At that capacitor I measure 114VDC
Please be aware that this kind of voltage could be harmful.

The negative lead runs thru a 10-ohm, 50Watt series resistor:



Then to the "spark capacitor":


This capacitor is directly in parallel with the workpiece/electrode.
I had the work piece connected to positive and the electrode connected to negative.

This afternoon I finally had a chance to power it up!
The first real tests were on a cut off of 1x2 steel bar that was laying around.

Here's a couple still shots of the sparks in action:




and some video is attached below.

The resistor does get warm in use.

Here's the damage to the block after just a couple minutes of run time:




Initially I thought the electrode had welded to the block at the end because I could not slide the block out, but no! The hollow electrode was actually sitting in the groove and not allowing me to slide it.

More to come!
-brino


----------



## JimDawson

Very Cool!   I guess I'm going to have to build one!


----------



## brino

Well that was too much fun to stop......

Next up was a couple of utility knife blades.
some still images:







some videos are attached below.

You can tell it's working well when small plumes of black debris come out of the spark area.

Here's the results; top side:


back-side: 


they only took  10-15 minutes each.

You see at one end above where I started it and things shifted creating a "smear" it looked kinda neat:



I built this unit with just a simple fixed stand with no easy method of advancing the electrode. 
I was going to wait until I had "proof of concept" that this would actually work.
At this point I see that as a requirement, I had to get my son out to adjust the blue clamps at the top to lower the electrode.

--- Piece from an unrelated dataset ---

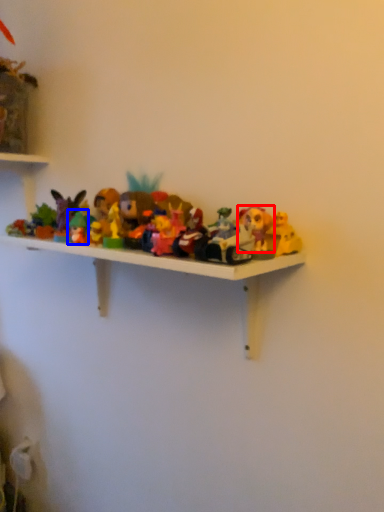 Question: Which object is closer to the camera taking this photo, toy (highlighted by a red box) or toy (highlighted by a blue box)?

Choices:
 (A) toy
 (B) toy

Answer: (A)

Well, that's all for today.....what a fun day!

-brino


----------



## FOMOGO

That's pretty cool. If you haven't already, I think you need to occasionally throw your head back and let out a blood curdling Bwaahhh- ha-ha-ha just like the  aspiring mad scientist that you are.  Mike


----------



## savarin

Nice one brino, yep, its heaps of fun.
Everyone who has seen mine in operation is amazed and cant believe it.


----------



## savarin

are you using deionised or distilled water?


----------



## brino

savarin said:


> are you using deionised or distilled water?



The label says "Distilled Water, Steam-Distilled Ozonated, dissolved mineral salts 0 ppm, fluoride ions 0 ppm."
I got it at the local drug store.
-brino


----------



## Hawkeye

That shifts the EDM back up toward the top of the list. Nicely posted. Thanks.


----------



## Navy Chief

Nice, this is something I may need to look into if I can ever make any progress on moving my woodworking shop equipment to the basement so I have room again in the garage...


----------



## brino

Hawkeye said:


> That shifts the EDM back up toward the top of the list. Nicely posted. Thanks.



You are very welcome.

I was hesitant to start the project not knowing how well it would work. I pictured myself going crazy trying to tweak components to get it to work with each change breaking something else. It turned out much simpler than I expected. I really appreciated:
i) Savarin's post showing how simple his set-up was (and his mention of the Derek Lynas design)
ii) the amount of published info showing all the different ways to do it

I thought that if that many other people can make so many different designs actually work, then there is not just one right way.

I am not done, the set-up above should let me experiment with various spark power-supply designs.
I need to get the height adjustable first.
I have some ideas about a simpler stepper motor drive, too.

-brino


----------



## MachGeek

You might want to get a simple conductivity meter for your bath so you can monitor it as a function of your process. You may also want to consider a simple filtration system. If you are going to working mostly with a given metal, it is not too hard to just precipitate the metal out of solution. Check the qualitative analysis section of an analytical chemistry book for all the tables that you would need.


----------



## dave2176

This is very interesting. I appreciate your efforts.
Dave


----------



## markba633csi

Brino: I built one in the 70s from an article in I think Popular Science or Mechanics.  Simple with two incandescent bulbs, a couple caps and diodes. Ran on 120v. Cutting speed was kinda slow, always wanted to build a hot-rodded version but life got in the way.
No provision for auto advancing- just manual with a feedscrew.  Used kerosene, never had a fire.  For tools I had best results with graphite electrodes (back then you could find them in dry cell batteries)
I wish I knew the exact date of that article but I don't.  Around late 60s or early 70s. 
Mark S.
I think it was called "Build an EDM machine" or some such title.


----------



## Ulma Doctor

very cool Brino! excellent work!


----------



## brino

For those just discovering this thread, here's a pointer to my EDM project version 2:

http://www.hobby-machinist.com/threads/electrical-discharge-machine-version-2-edmv2.49689/

The progress has slowed as I try to get ready for winter (yard jobs, vehicles, etc.) but not stopped.
I am currently trying to blast a hole thru a ball bearing with a piece of 14 AWG copper wire.......

-brino


----------



## savarin

What do they say on this site Brino?
No pics it aint happening!
This we want to see.
I rewired my solenoid to bring it up to the original circuit values and the speed increased exponentially with a plus of staying cooler for longer.
I use an infra red thermometer to monitor the coil temp and stop when it reaches 90'C.


----------